Cold Was The Ground is a new short story by me and it's going to be published in the forthcoming anthology Gods of Clay, published by that fine crew over at the SciFi Roundtable.
Check out the cover, by the ever talented Ian Bristow.
The anthology considers the nature of life, the nature of intelligence - and questions what makes gods what they are. Is faith born out of legend, conditioning or something else? Are gods born out of legend? Or are some of our gods built out of nuts and bolts?
These are some of the questions that swirl through the pages of the book, and there are some great tales. I had the delight of being able to read through the book ahead of its release - and write a foreword to it - and I can promise you some sizzling stories.
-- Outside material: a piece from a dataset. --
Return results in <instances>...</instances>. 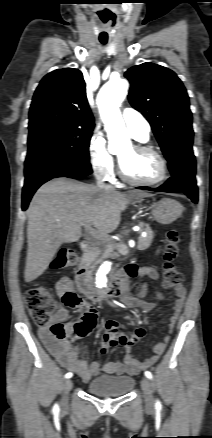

Far be it for me to pick favourites, but I really, really enjoyed the first story in the book, from Jeanette O'Hagan. Wait... did I just pick a favourite? Shh, I think I got away with it.
The book is available to pre-order now right here: mybook.to/godsofclay
It's a privilege to be alongside such talented authors - my own story is set on a distant world, but inspired by a figure from closer to Earth.
The story was inspired by the music of Blind Willie Johnson, and particularly his song Dark Was The Night, Cold Was The Ground.
Blind Willie lost his sight as a boy - the story goes that his stepmother threw lye in his face, robbing him of his sight forevermore. Yet he learned to play the guitar, and he sang blues gospel as he travelled from town to town, through the roads and byways of the southern US, his slide guitar garnering fans along the way. He died in 1945, contracting a fever after living in the ruins of his house even after it was burned down.
And that's it, right? Well, not quite. Years later, when Carl Sagan was tasked with putting together a selection of music to put on the golden record to be placed inside Voyager, to carry the sounds of mankind to the stars, he turned to the work of Blind Willie Johnson. Track 14, disk 2, the penultimate track. Blind Willie Johnson's voice still travelling, no longer on the roads and byways, but to the stars themselves.